The developers behind Fantasy Life know that some of us have higher values. So while all 20 of the available occupations (or 'Lifes') in the game do involve amassing money, only a handful are equipped for barbarism, and every one of them has a happiness gauge as well as a richness gauge. Just as you need to splash your cash to upgrade your gear, your character's happiness level will affect your progress through the game.
Fantasy Life plays differently depending on which Life you choose. Soldiers do the usual RPG weapon-wielding, but a pilot flies planes, a fisherman fishes, a treasure hunter hunts treasure and a mailman, um, mails men.
Other jobs include tailor, alchemist, animal tamer and chef, and you can chat with various NPCs as you wander around the medieval kingdom of Kuruburuku and accept Life Quests from them.
Although the game is being put together by various ex-Square veterans at Japanese developer Brownie Brown and published by Professor Layton maestros Level-5, it slightly resembles Harvest Moon or Tomodachi Collection - sim-style games where the focus is on interaction with other characters. You'll also be able to communicate with other players online or over Wi-Fi (possibly just the latter) and via StreetPass.

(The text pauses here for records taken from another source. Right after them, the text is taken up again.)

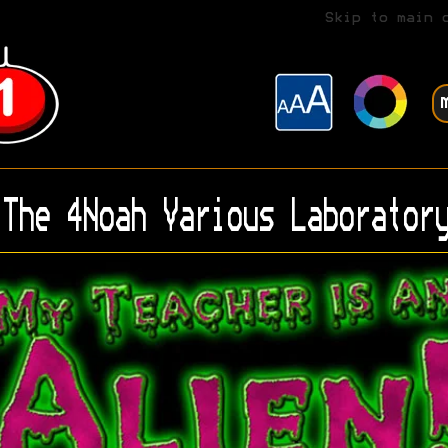
Skip to main 
The 4Noah Various Laboratory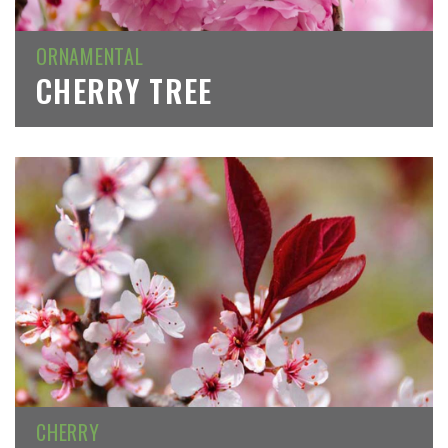
ORNAMENTAL
CHERRY TREE
CHERRY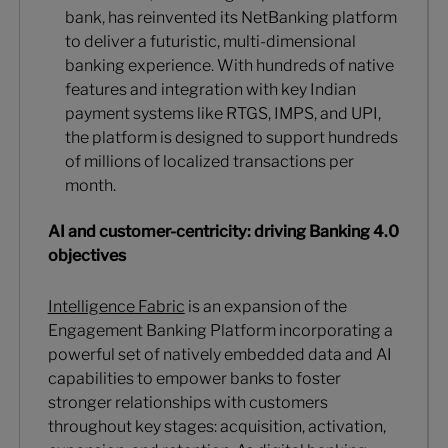
bank, has reinvented its NetBanking platform
to deliver a futuristic, multi-dimensional
banking experience. With hundreds of native
features and integration with key Indian
payment systems like RTGS, IMPS, and UPI,
the platform is designed to support hundreds
of millions of localized transactions per
month.
AI and customer-centricity: driving Banking 4.0
objectives
Intelligence Fabric
is an expansion of the
Engagement Banking Platform incorporating a
powerful set of natively embedded data and AI
capabilities to empower banks to foster
stronger relationships with customers
throughout key stages: acquisition, activation,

The world of Fantazeal is rendered in a slightly surreal, humorous, super-cute style. You can customise your own character avatars using a Mii-style editor that offers tons of mix 'n' match options - gender, body type, facial features, hairstyle and so on.
Each character has their own ending song, composed by Final Fantasy songsmith Nobuo Uematsu. There are 21 tunes - one for each character and presumably a bonus song for completing every strand.
Fantasy Life was originally announced for DS back in 2009, and was delayed heavily when it made the leap to 3DS.
Happily, our short hands-on time with the game confirmed that this has resulted in a superb level of polish. And as a game about life, rather than butchery and bucks, it should be a gentle introduction to the world of RPGs that offers something for everyone.